A intrusão na esfera individual das pessoas instala-se desde a mais tenra idade, para que achemos que este sucedâneo de paternidade faz parte da ordem natural das coisas. Qualquer dia teremos pedagogos na peugada de um novo filão – como devem os alunos tratar os pais, por exemplo. O mais elementar é escusar a interferência, declinar a pusilânime condescendência de nos tratarem como seres atrasados. A escola tem o seu lugar recomendável. Não para a educação sexual.

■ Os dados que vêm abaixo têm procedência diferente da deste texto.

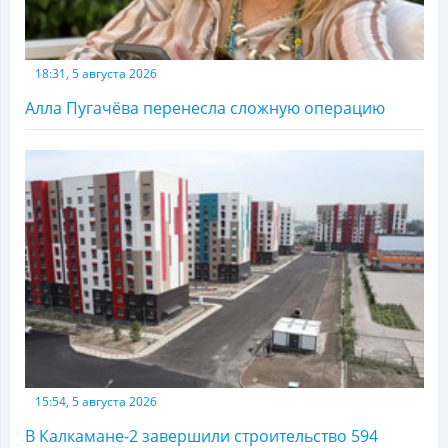
18:31, 5 августа 2026
Алла Пугачёва перенесла сложную операцию
15:54, 5 августа 2026
В Калкамане-2 завершили строительство 594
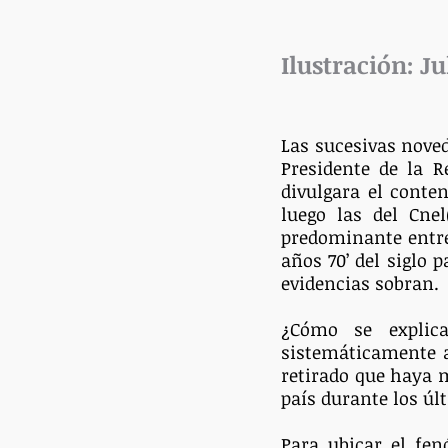
Ilustración: Ju
Las sucesivas noved
Presidente de la R
divulgara el conten
luego las del Cnel
predominante entre
años 70’ del siglo 
evidencias sobran.
¿Cómo se explic
sistemáticamente al
retirado que haya m
país durante los ú
Para ubicar el fen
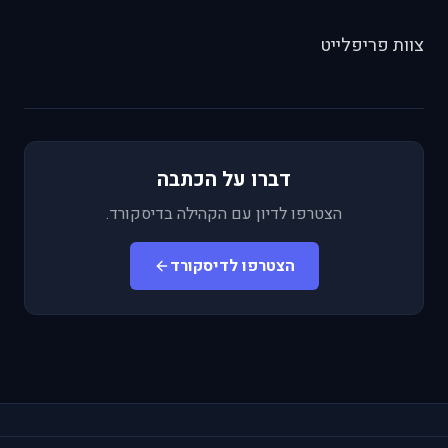
צוות פריפלייט
דברו על הכתבה
הצטרפו לדיון עם הקהילה בדיסקורד.
הצטרפו לדיסקורד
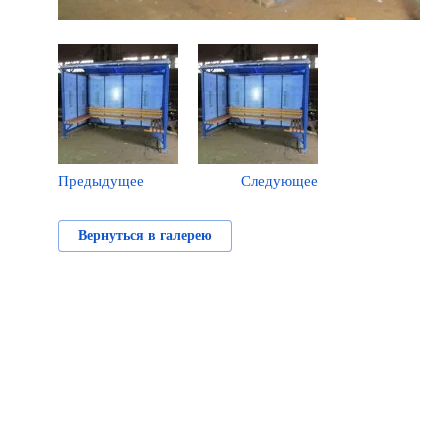
Предыдущее
Следующее
Вернуться в галерею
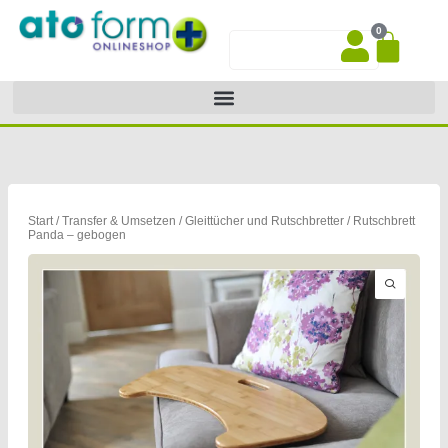
Zum
0
Inhalt
War
Suche
springen
Start
/
Transfer & Umsetzen
/
Gleittücher und Rutschbretter
/ Rutschbrett
Panda – gebogen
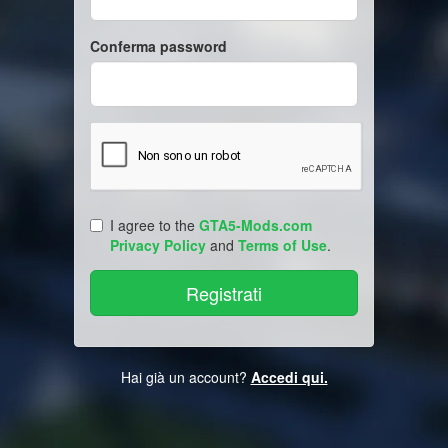
Conferma password
I agree to the
GTA5-Mods.com
Privacy Policy
and
Terms of Use
.
Hai già un account?
Accedi qui.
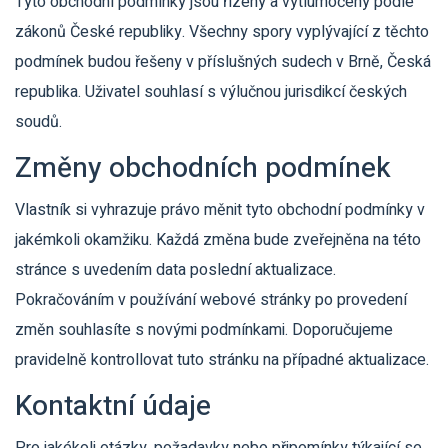
Tyto obchodní podmínky jsou řízeny a vytlumočeny podle
zákonů České republiky. Všechny spory vyplývající z těchto
podmínek budou řešeny v příslušných sudech v Brně, Česká
republika. Uživatel souhlasí s výlučnou jurisdikcí českých
soudů.
Změny obchodních podmínek
Vlastník si vyhrazuje právo měnit tyto obchodní podmínky v
jakémkoli okamžiku. Každá změna bude zveřejněna na této
stránce s uvedením data poslední aktualizace.
Pokračováním v používání webové stránky po provedení
změn souhlasíte s novými podmínkami. Doporučujeme
pravidelně kontrollovat tuto stránku na případné aktualizace.
Kontaktní údaje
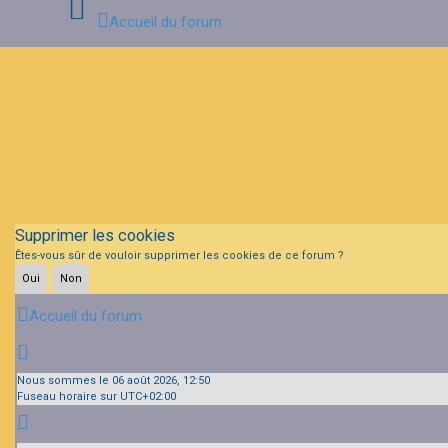
Accueil du forum
Connexion
Inscription
FAQ
Supprimer les cookies
Êtes-vous sûr de vouloir supprimer les cookies de ce forum ?
Accueil du forum
Nous sommes le 06 août 2026, 12:50
Fuseau horaire sur
UTC+02:00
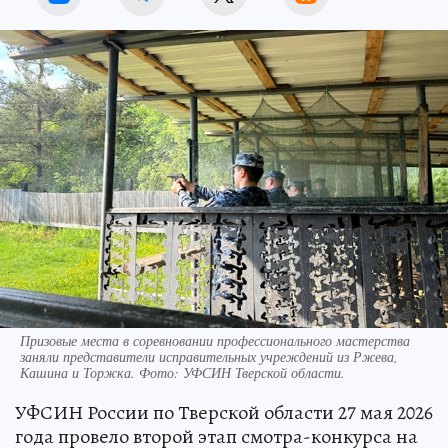
Призовые места в соревновании профессионального мастерства
заняли представители исправительных учреждений из Ржева,
Кашина и Торжка. Фото: УФСИН Тверской области.
УФСИН России по Тверской области 27 мая 2026
года провело второй этап смотра-конкурса на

Comecei por escrever este texto com um mote: o burburinho numa escola de Vila Nova de Gaia, onde duas alunas, apaixonadas uma pela outra, tiveram a ousadia de se beijar em público, a que se seguiu uma áspera reprimenda do conselho directivo. Voltarei ao tema amanhã.
2 comentários:
Concordo com o princípio. Mas agora, sendo a realidade outra, isto é, a maioria dos pais demite-se dessa educação sexual (ou porque acham que não têm tempo, paciência ou simplesmente porque a sua educação sexual, baseada na própria vivência, também não foi grande coisa), o que fazer?
A questão é que a sorte que a tua filha vai ter, não é a que tem a maioria das crianças em Portugal. Fica a questão: faz-se alguma coisa (mesmo com o risco de errar) ou deixamos seguir este fantástico lema do "deixa andar que isto lá se há de resolver"?
Ponte Vasco da Gama
Ponte Vasco da Gama:
Quem conta mais na educação de uma criança: os pais - desde que não sejam dolosos relapsos - ou o zeloso Estado que as traz para a escola? Para mim, risco a segunda opção.
À falta de melhor (entenda-se: os pais não se sentirem confortáveis neste papel pedagógico), fala mais alto a experiência de cada um. Porque nestas coisas, a prática é a melhor escola.